* **YOUR OBJECTIVE**: Give back every line of the data, transcribed exactly.

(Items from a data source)
<<<<

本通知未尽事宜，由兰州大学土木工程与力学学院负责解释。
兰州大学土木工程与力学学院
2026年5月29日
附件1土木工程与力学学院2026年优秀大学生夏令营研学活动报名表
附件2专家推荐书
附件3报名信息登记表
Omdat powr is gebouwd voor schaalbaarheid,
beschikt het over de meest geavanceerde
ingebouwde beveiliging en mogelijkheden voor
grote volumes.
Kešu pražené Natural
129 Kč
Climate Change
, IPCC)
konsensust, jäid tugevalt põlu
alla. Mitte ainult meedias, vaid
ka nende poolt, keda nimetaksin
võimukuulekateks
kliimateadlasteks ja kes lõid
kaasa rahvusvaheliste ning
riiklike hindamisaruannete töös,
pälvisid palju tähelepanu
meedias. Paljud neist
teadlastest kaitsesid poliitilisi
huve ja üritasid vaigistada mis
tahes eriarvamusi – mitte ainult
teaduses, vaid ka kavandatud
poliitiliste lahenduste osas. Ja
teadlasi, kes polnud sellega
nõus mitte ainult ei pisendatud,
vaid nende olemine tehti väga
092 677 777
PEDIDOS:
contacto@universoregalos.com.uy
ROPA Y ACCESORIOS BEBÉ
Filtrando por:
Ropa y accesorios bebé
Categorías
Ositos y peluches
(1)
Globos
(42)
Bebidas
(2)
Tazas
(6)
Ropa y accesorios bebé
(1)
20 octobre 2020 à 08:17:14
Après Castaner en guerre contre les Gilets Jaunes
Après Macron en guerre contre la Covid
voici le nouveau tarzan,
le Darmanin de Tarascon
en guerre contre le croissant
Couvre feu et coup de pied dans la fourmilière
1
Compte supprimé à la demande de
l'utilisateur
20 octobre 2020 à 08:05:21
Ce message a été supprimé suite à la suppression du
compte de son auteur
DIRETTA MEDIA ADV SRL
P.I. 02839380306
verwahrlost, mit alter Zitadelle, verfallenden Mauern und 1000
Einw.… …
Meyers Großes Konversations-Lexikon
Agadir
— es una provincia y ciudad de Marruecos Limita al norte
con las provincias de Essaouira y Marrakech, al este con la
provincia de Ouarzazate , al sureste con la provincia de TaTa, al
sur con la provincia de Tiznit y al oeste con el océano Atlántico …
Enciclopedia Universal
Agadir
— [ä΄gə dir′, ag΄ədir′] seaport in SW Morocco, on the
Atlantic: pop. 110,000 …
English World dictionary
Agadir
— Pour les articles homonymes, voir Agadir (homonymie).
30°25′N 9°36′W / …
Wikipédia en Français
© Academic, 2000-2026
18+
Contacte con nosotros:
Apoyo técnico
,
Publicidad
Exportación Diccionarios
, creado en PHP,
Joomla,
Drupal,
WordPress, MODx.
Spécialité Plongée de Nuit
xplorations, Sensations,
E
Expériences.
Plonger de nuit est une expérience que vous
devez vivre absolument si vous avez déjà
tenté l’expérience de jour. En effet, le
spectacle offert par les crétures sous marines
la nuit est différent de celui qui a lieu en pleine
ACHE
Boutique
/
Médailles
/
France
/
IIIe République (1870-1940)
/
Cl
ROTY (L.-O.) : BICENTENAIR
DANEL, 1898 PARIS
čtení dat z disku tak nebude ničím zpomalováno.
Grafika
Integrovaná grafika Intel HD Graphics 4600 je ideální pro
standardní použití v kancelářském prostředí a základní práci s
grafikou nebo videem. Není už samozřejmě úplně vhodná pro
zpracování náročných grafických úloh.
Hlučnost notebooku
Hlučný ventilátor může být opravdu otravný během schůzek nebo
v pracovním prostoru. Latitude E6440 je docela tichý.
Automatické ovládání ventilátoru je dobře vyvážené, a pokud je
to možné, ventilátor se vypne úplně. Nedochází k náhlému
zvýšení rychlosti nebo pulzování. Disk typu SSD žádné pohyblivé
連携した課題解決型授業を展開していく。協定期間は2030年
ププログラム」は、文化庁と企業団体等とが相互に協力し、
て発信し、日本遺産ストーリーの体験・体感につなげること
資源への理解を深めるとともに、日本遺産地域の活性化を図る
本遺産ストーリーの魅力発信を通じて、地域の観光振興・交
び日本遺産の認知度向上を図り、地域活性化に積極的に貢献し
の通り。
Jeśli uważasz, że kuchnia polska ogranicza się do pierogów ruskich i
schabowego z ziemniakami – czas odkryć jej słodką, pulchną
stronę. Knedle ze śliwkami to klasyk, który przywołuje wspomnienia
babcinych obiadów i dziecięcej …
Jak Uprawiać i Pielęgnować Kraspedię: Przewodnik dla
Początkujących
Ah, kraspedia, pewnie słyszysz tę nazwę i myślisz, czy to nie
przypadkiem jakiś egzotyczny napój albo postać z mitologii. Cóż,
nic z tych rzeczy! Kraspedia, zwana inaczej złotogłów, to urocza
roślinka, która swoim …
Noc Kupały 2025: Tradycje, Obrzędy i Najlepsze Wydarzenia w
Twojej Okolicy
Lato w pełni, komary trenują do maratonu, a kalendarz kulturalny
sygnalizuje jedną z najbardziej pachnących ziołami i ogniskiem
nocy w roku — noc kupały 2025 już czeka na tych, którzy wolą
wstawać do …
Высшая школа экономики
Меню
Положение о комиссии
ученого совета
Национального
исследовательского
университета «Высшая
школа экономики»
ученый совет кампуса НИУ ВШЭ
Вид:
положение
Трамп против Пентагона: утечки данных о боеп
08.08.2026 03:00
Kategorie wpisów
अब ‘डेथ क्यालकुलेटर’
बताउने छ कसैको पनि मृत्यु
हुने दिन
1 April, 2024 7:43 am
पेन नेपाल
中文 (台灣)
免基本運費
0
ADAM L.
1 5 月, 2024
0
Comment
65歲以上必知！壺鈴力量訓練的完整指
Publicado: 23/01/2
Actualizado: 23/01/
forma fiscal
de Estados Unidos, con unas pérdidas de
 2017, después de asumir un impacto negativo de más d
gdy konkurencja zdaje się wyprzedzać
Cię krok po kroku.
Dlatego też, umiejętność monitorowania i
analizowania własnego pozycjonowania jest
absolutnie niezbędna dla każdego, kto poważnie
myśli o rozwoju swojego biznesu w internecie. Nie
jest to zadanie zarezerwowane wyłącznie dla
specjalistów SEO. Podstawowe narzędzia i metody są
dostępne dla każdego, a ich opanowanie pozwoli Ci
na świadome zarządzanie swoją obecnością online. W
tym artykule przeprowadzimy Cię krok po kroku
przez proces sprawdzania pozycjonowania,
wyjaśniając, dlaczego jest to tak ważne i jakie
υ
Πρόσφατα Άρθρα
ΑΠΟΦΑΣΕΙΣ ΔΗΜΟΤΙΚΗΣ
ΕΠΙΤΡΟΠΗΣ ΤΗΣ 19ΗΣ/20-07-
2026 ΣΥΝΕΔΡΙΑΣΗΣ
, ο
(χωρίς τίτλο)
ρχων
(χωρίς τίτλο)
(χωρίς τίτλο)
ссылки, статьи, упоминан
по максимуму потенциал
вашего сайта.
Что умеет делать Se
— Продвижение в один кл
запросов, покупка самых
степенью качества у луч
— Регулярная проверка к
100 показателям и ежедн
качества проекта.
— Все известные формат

>>>>

* **WRITTEN REPLY**:
本通知未尽事宜，由兰州大学土木工程与力学学院负责解释。
兰州大学土木工程与力学学院
2026年5月29日
附件1土木工程与力学学院2026年优秀大学生夏令营研学活动报名表
附件2专家推荐书
附件3报名信息登记表
Omdat powr is gebouwd voor schaalbaarheid,
beschikt het over de meest geavanceerde
ingebouwde beveiliging en mogelijkheden voor
grote volumes.
Kešu pražené Natural
129 Kč
Climate Change
, IPCC)
konsensust, jäid tugevalt põlu
alla. Mitte ainult meedias, vaid
ka nende poolt, keda nimetaksin
võimukuulekateks
kliimateadlasteks ja kes lõid
kaasa rahvusvaheliste ning
riiklike hindamisaruannete töös,
pälvisid palju tähelepanu
meedias. Paljud neist
teadlastest kaitsesid poliitilisi
huve ja üritasid vaigistada mis
tahes eriarvamusi – mitte ainult
teaduses, vaid ka kavandatud
poliitiliste lahenduste osas. Ja
teadlasi, kes polnud sellega
nõus mitte ainult ei pisendatud,
vaid nende olemine tehti väga
092 677 777
PEDIDOS:
contacto@universoregalos.com.uy
ROPA Y ACCESORIOS BEBÉ
Filtrando por:
Ropa y accesorios bebé
Categorías
Ositos y peluches
(1)
Globos
(42)
Bebidas
(2)
Tazas
(6)
Ropa y accesorios bebé
(1)
20 octobre 2020 à 08:17:14
Après Castaner en guerre contre les Gilets Jaunes
Après Macron en guerre contre la Covid
voici le nouveau tarzan,
le Darmanin de Tarascon
en guerre contre le croissant
Couvre feu et coup de pied dans la fourmilière
1
Compte supprimé à la demande de
l'utilisateur
20 octobre 2020 à 08:05:21
Ce message a été supprimé suite à la suppression du
compte de son auteur
DIRETTA MEDIA ADV SRL
P.I. 02839380306
verwahrlost, mit alter Zitadelle, verfallenden Mauern und 1000
Einw.… …
Meyers Großes Konversations-Lexikon
Agadir
— es una provincia y ciudad de Marruecos Limita al norte
con las provincias de Essaouira y Marrakech, al este con la
provincia de Ouarzazate , al sureste con la provincia de TaTa, al
sur con la provincia de Tiznit y al oeste con el océano Atlántico …
Enciclopedia Universal
Agadir
— [ä΄gə dir′, ag΄ədir′] seaport in SW Morocco, on the
Atlantic: pop. 110,000 …
English World dictionary
Agadir
— Pour les articles homonymes, voir Agadir (homonymie).
30°25′N 9°36′W / …
Wikipédia en Français
© Academic, 2000-2026
18+
Contacte con nosotros:
Apoyo técnico
,
Publicidad
Exportación Diccionarios
, creado en PHP,
Joomla,
Drupal,
WordPress, MODx.
Spécialité Plongée de Nuit
xplorations, Sensations,
E
Expériences.
Plonger de nuit est une expérience que vous
devez vivre absolument si vous avez déjà
tenté l’expérience de jour. En effet, le
spectacle offert par les crétures sous marines
la nuit est différent de celui qui a lieu en pleine
ACHE
Boutique
/
Médailles
/
France
/
IIIe République (1870-1940)
/
Cl
ROTY (L.-O.) : BICENTENAIR
DANEL, 1898 PARIS
čtení dat z disku tak nebude ničím zpomalováno.
Grafika
Integrovaná grafika Intel HD Graphics 4600 je ideální pro
standardní použití v kancelářském prostředí a základní práci s
grafikou nebo videem. Není už samozřejmě úplně vhodná pro
zpracování náročných grafických úloh.
Hlučnost notebooku
Hlučný ventilátor může být opravdu otravný během schůzek nebo
v pracovním prostoru. Latitude E6440 je docela tichý.
Automatické ovládání ventilátoru je dobře vyvážené, a pokud je
to možné, ventilátor se vypne úplně. Nedochází k náhlému
zvýšení rychlosti nebo pulzování. Disk typu SSD žádné pohyblivé
連携した課題解決型授業を展開していく。協定期間は2030年
ププログラム」は、文化庁と企業団体等とが相互に協力し、
て発信し、日本遺産ストーリーの体験・体感につなげること
資源への理解を深めるとともに、日本遺産地域の活性化を図る
本遺産ストーリーの魅力発信を通じて、地域の観光振興・交
び日本遺産の認知度向上を図り、地域活性化に積極的に貢献し
の通り。
Jeśli uważasz, że kuchnia polska ogranicza się do pierogów ruskich i
schabowego z ziemniakami – czas odkryć jej słodką, pulchną
stronę. Knedle ze śliwkami to klasyk, który przywołuje wspomnienia
babcinych obiadów i dziecięcej …
Jak Uprawiać i Pielęgnować Kraspedię: Przewodnik dla
Początkujących
Ah, kraspedia, pewnie słyszysz tę nazwę i myślisz, czy to nie
przypadkiem jakiś egzotyczny napój albo postać z mitologii. Cóż,
nic z tych rzeczy! Kraspedia, zwana inaczej złotogłów, to urocza
roślinka, która swoim …
Noc Kupały 2025: Tradycje, Obrzędy i Najlepsze Wydarzenia w
Twojej Okolicy
Lato w pełni, komary trenują do maratonu, a kalendarz kulturalny
sygnalizuje jedną z najbardziej pachnących ziołami i ogniskiem
nocy w roku — noc kupały 2025 już czeka na tych, którzy wolą
wstawać do …
Высшая школа экономики
Меню
Положение о комиссии
ученого совета
Национального
исследовательского
университета «Высшая
школа экономики»
ученый совет кампуса НИУ ВШЭ
Вид:
положение
Трамп против Пентагона: утечки данных о боеп
08.08.2026 03:00
Kategorie wpisów
अब ‘डेथ क्यालकुलेटर’
बताउने छ कसैको पनि मृत्यु
हुने दिन
1 April, 2024 7:43 am
पेन नेपाल
中文 (台灣)
免基本運費
0
ADAM L.
1 5 月, 2024
0
Comment
65歲以上必知！壺鈴力量訓練的完整指
Publicado: 23/01/2
Actualizado: 23/01/
forma fiscal
de Estados Unidos, con unas pérdidas de
 2017, después de asumir un impacto negativo de más d
gdy konkurencja zdaje się wyprzedzać
Cię krok po kroku.
Dlatego też, umiejętność monitorowania i
analizowania własnego pozycjonowania jest
absolutnie niezbędna dla każdego, kto poważnie
myśli o rozwoju swojego biznesu w internecie. Nie
jest to zadanie zarezerwowane wyłącznie dla
specjalistów SEO. Podstawowe narzędzia i metody są
dostępne dla każdego, a ich opanowanie pozwoli Ci
na świadome zarządzanie swoją obecnością online. W
tym artykule przeprowadzimy Cię krok po kroku
przez proces sprawdzania pozycjonowania,
wyjaśniając, dlaczego jest to tak ważne i jakie
υ
Πρόσφατα Άρθρα
ΑΠΟΦΑΣΕΙΣ ΔΗΜΟΤΙΚΗΣ
ΕΠΙΤΡΟΠΗΣ ΤΗΣ 19ΗΣ/20-07-
2026 ΣΥΝΕΔΡΙΑΣΗΣ
, ο
(χωρίς τίτλο)
ρχων
(χωρίς τίτλο)
(χωρίς τίτλο)
ссылки, статьи, упоминан
по максимуму потенциал
вашего сайта.
Что умеет делать Se
— Продвижение в один кл
запросов, покупка самых
степенью качества у луч
— Регулярная проверка к
100 показателям и ежедн
качества проекта.
— Все известные формат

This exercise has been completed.